We were more than a little sullen on the descent —
by Ken Babstock
ticked, really, at the dead-calm state of the air
at the summit of Topsail. Like a row of penitents,
we'd hiked the hard-scrabble straight up, lugging beer
and a designer kite. It was blue and red and meant
to funnel gusts through its windsock frame. Far
from catching a mean updraft, it spent
the afternoon nose down in the crowberries and fir.
What monarch butterfly in Sumatra was so spent,
so drugged or lifeless it couldn't flap one ear-
shaped wing just once and cause a breeze, at least a dent
in the Wedgwood stillness we stood inside up there?

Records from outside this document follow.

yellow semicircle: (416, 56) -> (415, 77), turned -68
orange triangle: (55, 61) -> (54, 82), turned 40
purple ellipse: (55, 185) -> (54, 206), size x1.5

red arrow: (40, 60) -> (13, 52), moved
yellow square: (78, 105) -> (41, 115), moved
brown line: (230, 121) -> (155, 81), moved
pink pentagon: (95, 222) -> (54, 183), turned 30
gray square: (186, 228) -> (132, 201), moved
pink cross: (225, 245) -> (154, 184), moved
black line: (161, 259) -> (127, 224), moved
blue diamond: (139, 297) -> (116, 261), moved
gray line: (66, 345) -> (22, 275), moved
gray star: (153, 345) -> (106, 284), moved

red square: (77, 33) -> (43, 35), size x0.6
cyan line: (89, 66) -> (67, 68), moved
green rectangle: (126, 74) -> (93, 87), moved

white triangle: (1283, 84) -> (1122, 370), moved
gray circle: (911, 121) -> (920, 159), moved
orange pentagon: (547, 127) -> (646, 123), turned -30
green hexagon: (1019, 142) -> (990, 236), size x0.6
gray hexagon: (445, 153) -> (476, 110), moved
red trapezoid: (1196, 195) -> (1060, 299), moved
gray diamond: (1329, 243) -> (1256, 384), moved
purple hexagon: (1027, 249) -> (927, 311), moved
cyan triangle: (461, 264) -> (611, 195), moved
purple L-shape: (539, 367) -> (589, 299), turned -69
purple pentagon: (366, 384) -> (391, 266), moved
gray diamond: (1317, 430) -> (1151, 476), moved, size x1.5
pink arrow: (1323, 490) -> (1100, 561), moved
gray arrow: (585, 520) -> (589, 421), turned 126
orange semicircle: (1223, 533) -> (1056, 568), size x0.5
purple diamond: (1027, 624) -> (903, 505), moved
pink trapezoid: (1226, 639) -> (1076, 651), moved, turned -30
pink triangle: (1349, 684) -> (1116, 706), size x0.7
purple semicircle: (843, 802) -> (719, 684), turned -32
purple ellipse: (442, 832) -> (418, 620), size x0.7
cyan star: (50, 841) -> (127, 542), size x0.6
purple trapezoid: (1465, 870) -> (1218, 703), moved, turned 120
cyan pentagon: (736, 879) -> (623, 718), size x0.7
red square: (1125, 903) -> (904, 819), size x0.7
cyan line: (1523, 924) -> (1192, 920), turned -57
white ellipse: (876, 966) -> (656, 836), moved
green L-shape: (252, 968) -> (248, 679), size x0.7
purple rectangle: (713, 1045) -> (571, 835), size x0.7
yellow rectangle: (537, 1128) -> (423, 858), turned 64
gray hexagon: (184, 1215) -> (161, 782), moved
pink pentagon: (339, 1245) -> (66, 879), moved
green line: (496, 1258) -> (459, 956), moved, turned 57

We coiled it and came down. And down on the crescent
of shale, four different kids tugged on the guide wire
of four different kites and hollered and bent
backwards at the strength of their flight. Composure
legged it back to the truck, we lit smokes and began to vent
into our chests. Colin moved first, sidling over near
a glib little pilot and flicking open a Leatherman blade. I went
with it, thumbing the grind-wheel of my Zippo under
the thin string nearest me. It left as if snipped. A parent
saw what his boy had lost and ran over full of hot air,
clutching tongs that pincer-gripped a heat-split wiener.
We shrugged and sniffed as the appendix of string burnt
to a cinder. We were up in the rarer atmosphere,
the social layer, where it often gets hard to breathe, and silent.
A new constellation just then visible over
Belle Isle, specks leaving, signs enacting what signs meant.